Altthough it sets a maximum number of fetures may exceed the set limit if no split is initially found.
Loss calculates the model's error rate.
for this exercise we are are using
## huber
which protects againt outliers and anomalies.
Alternative error rate options include Is(least squares regression), Lad(least absolute deviations) and quantile( quantile regression).
Huber is the a combination of Is and Lad

In [14]:
# to start model training
model.fit(X_train, y_train)

GradientBoostingRegressor(alpha=0.9, criterion='friedman_mse', init=None,
                          learning_rate=0.1, loss='huber', max_depth=4,
                          max_features=0.5, max_leaf_nodes=None,
                          min_impurity_decrease=0.0, min_impurity_split=None,
                          min_samples_leaf=4, min_samples_split=4,
                          min_weight_fraction_leaf=0.0, n_estimators=150,
                          n_iter_no_change=None, presort='auto',
                          random_state=None, subsample=1.0, tol=0.0001,
                          validation_fraction=0.1, verbose=0, warm_start=False)
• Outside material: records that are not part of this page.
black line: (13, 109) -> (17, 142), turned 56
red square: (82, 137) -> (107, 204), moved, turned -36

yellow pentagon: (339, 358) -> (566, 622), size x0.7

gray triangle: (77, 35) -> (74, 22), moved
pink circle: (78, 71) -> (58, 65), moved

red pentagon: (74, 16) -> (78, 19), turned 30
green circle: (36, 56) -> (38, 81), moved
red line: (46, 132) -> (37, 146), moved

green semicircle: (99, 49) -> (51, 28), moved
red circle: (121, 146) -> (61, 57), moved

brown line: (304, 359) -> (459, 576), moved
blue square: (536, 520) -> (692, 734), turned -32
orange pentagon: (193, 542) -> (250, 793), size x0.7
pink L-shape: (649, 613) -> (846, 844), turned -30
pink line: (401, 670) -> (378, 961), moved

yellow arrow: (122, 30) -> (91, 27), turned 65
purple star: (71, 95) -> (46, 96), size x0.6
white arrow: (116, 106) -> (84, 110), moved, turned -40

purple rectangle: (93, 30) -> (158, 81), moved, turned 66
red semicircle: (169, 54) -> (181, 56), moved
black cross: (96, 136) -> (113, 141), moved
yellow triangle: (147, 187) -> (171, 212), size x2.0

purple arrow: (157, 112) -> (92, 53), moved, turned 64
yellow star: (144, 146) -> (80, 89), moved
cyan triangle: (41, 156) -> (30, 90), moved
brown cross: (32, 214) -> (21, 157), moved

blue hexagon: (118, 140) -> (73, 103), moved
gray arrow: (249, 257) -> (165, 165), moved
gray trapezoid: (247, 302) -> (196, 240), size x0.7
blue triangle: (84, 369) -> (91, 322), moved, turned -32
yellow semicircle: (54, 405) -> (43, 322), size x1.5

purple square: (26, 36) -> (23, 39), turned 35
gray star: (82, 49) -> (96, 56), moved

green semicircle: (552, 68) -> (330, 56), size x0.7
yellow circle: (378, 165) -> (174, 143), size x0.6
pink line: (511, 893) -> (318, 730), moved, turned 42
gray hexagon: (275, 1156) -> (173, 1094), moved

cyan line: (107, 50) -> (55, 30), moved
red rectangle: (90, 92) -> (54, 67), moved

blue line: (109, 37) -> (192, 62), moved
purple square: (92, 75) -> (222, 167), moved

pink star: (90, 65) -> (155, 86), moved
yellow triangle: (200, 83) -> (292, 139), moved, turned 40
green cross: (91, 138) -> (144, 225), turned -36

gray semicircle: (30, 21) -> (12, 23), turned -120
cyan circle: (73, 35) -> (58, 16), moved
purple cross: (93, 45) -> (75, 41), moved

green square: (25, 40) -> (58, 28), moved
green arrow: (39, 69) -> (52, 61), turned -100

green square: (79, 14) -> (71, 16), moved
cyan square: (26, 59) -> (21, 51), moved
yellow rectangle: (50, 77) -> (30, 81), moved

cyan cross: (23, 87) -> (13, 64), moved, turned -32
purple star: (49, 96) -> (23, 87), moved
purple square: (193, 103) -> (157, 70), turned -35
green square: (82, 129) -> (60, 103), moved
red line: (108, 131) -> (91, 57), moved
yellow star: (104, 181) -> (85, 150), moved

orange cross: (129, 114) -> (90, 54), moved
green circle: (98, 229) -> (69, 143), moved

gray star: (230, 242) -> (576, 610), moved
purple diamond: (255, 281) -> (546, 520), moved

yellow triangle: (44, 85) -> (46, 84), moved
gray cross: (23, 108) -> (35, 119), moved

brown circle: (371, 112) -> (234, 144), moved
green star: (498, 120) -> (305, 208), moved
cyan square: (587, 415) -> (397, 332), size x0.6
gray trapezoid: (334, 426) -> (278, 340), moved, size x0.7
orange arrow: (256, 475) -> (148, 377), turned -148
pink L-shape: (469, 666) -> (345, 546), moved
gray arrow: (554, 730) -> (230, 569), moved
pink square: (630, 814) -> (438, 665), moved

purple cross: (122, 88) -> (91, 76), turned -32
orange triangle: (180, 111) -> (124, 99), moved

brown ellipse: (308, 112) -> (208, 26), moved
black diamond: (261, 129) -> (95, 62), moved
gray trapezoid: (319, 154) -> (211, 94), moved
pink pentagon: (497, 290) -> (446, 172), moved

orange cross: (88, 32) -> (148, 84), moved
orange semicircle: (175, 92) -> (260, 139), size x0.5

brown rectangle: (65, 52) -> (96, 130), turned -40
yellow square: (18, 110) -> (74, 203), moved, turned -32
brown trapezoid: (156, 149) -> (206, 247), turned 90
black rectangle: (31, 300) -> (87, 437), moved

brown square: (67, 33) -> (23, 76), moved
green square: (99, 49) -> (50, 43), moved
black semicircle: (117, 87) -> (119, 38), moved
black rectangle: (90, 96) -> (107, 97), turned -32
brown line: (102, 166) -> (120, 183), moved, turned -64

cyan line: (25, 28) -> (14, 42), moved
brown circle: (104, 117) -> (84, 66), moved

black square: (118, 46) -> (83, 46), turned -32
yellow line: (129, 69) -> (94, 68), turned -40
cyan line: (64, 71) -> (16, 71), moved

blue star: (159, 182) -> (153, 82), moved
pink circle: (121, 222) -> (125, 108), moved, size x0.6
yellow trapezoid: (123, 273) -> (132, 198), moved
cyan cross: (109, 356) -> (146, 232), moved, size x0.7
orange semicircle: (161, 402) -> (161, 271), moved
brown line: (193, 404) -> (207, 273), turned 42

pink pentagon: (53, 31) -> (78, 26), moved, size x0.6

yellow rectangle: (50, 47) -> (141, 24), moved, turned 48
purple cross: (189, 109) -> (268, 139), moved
Lastly we have to save the training model as a file using the Joblib.dump function
Because it will allow us to use the training model again in the future for predicting new values without needing to rebulid the model from scratch 

In [15]:
joblib.dump(model, 'videogames_trained_model.pkl')

['videogames_trained_model.pkl']

### Evaluating the results

In [16]:
# we will use mean absolute error to evaluate the accuracy of the model
mse = mean_absolute_error(y_train, model.predict(X_train))
print("Training Set Mean Absolute Error.%.4f" %mse)

Training Set Mean Absolute Error.0.1180


Here we input our y values, which represent the correct results from the training data.
The model.predict function is the called on X training set and generates a prediction.
The mean absolute error funtion will then compare the difference between the model's expected predictions and the actual values
the same process is repeated with test data


In [17]:
mse = mean_absolute_error(y_test, model.predict(X_test))
print("Training Set Mean Absolute Error.%.4f" % mse)

Training Set Mean Absolute Error.0.1991


Now run the entire model program br right-clicking and pressing Run 
or navigating from the Jupyter Notebook menu Cell>Run All

 0.1991 MAE means that the model can correctly predict for global  sales more than 80% thus a good model.